_WHAT NEEDS TO BE DONE_: Tally every line in the listing that holds the string "市委常委会召开年度民主生活会", then state the total and nothing more.

_PROVIDED MATERIAL_:
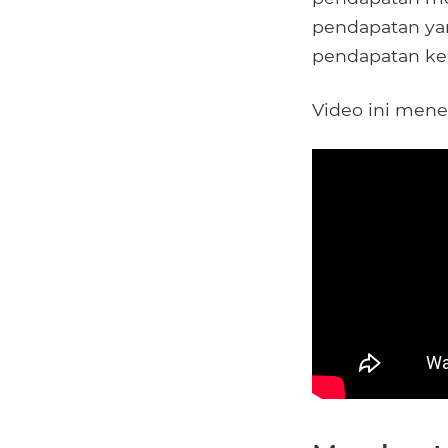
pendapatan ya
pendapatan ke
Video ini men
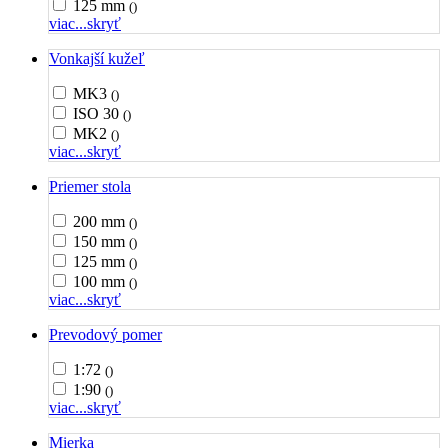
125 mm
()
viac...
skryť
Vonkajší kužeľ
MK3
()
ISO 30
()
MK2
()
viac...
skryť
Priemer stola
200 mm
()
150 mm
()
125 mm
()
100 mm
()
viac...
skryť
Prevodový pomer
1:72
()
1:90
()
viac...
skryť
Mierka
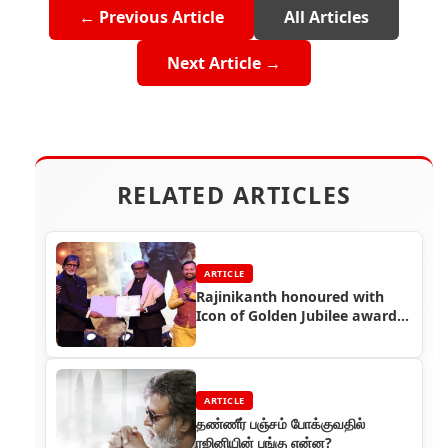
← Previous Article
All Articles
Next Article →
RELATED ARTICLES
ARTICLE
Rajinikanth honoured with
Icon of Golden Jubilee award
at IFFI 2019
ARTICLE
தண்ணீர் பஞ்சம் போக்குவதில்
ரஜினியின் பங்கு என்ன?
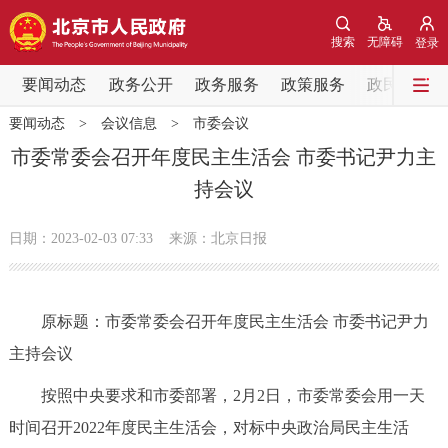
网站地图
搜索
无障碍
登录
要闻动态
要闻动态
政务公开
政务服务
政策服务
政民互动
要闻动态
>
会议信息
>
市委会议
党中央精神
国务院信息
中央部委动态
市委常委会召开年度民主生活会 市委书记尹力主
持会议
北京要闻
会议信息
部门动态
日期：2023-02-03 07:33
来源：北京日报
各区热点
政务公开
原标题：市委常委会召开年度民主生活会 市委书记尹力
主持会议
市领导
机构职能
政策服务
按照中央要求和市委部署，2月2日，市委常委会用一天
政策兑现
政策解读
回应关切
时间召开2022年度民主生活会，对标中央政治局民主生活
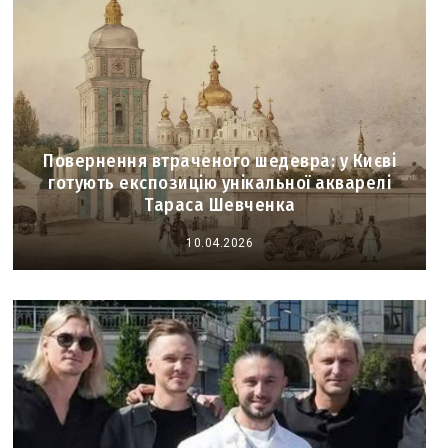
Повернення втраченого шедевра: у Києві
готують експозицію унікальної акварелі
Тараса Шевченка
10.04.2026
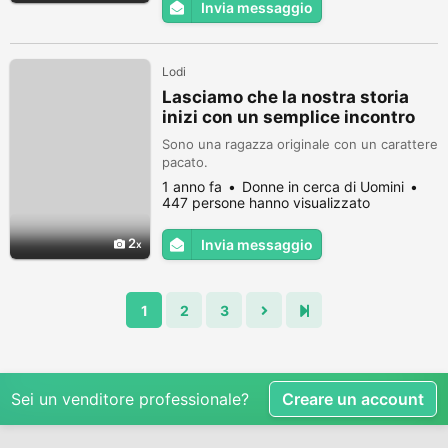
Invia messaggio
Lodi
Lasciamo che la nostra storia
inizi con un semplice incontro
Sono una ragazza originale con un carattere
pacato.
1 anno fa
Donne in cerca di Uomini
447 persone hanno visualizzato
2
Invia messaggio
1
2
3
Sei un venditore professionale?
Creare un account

_FINAL ANSWER_: 2